A Lamoille Union High School counselor told the House Education Committee the statewide ban on cell phones in schools has improved engagement, but chronic staffing and funding shortages are lowering students' resilience and limiting schools' ability to respond to mental-health needs.

Ian Trambulak, a high-school counselor at Lamoille Union High School and a board member of the Vermont School Counselor Association, told the House Education Committee that social media and constant device connectivity have intensified student anxiety and that the recent statewide ban on cell phones in school buildings has produced immediate, noticeable benefits in engagement.

"I can tell you right here and now in no uncertain terms, that [the cell phone ban] has been a game changer at my school," Trambulak said, describing improved engagement and a more focused school culture after the law took effect in January and his district implemented related policies at the start of the school year.
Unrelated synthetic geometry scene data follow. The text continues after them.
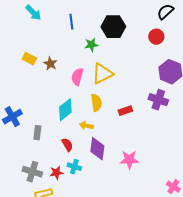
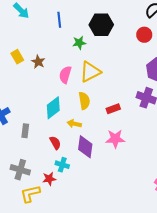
yellow rectangle: (29, 59) -> (17, 57), turned 32
pink star: (129, 160) -> (115, 139), moved
red star: (56, 173) -> (49, 179), moved

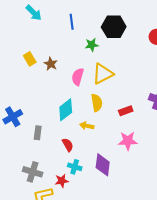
purple diamond: (85, 147) -> (103, 165), moved

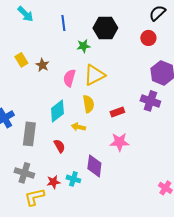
gray rectangle: (38, 133) -> (29, 134), size x1.6
cyan cross: (75, 167) -> (73, 179), moved

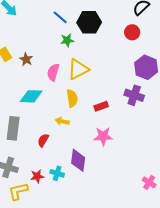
blue line: (63, 23) -> (60, 17), moved, turned -42
cyan diamond: (57, 111) -> (31, 96), moved, turned 40
red semicircle: (59, 146) -> (43, 140), turned -120

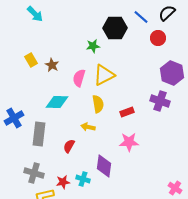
blue line: (60, 17) -> (141, 17), moved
Trambulak framed the change as only a start. He described a generation carrying higher baseline anxiety, with less resilience to discomfort, and said the pandemic and pervasive social media have made students "never really get to be alone with their own thoughts." He said counselors see students with rising anxiety and fewer tools to manage it, and that when schools are asked to "do more with less" students bear the brunt of cuts to counselors, social workers and behavior specialists. He said his district cut a diversity and inclusion specialist to get the budget through.

Asked what would help, Trambulak urged a "paradigm shift" that lets schools request necessary staff and resources—more counselors, work-based-learning coordinators, transportation for internships and other supports—rather than expecting schools to make do. He also emphasized building relationships and personalized instruction as strategies that reduce reliance on coercive compliance and improve student engagement.

What happens next: Trambulak's testimony underscores a continuing committee focus on how school policy (such as the cell-phone ban) and budget choices interact to shape student mental health; committee members followed with questions but no formal action was taken at the hearing.